> _What is expected_: An exact copy of the entries is needed, with every picture left out.

> _Records supplied_:
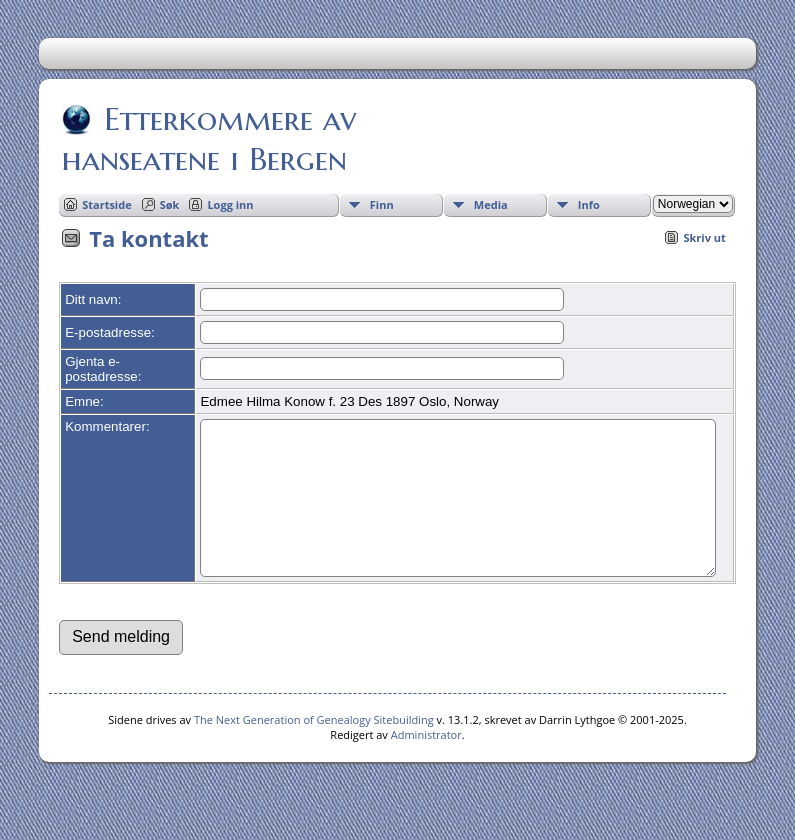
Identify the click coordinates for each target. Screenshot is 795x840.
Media (491, 204)
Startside (107, 204)
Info (589, 204)
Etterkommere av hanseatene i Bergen (209, 139)
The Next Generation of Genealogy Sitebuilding (314, 749)
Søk (170, 204)
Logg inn (230, 204)
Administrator (426, 764)
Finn (382, 204)
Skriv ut (704, 237)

> _Exercise output_:
Identify the click coordinates for each target. Screenshot is 795x840.
Media (491, 204)
Startside (107, 204)
Info (589, 204)
Etterkommere av hanseatene i Bergen (209, 139)
The Next Generation of Genealogy Sitebuilding (314, 749)
Søk (170, 204)
Logg inn (230, 204)
Administrator (426, 764)
Finn (382, 204)
Skriv ut (704, 237)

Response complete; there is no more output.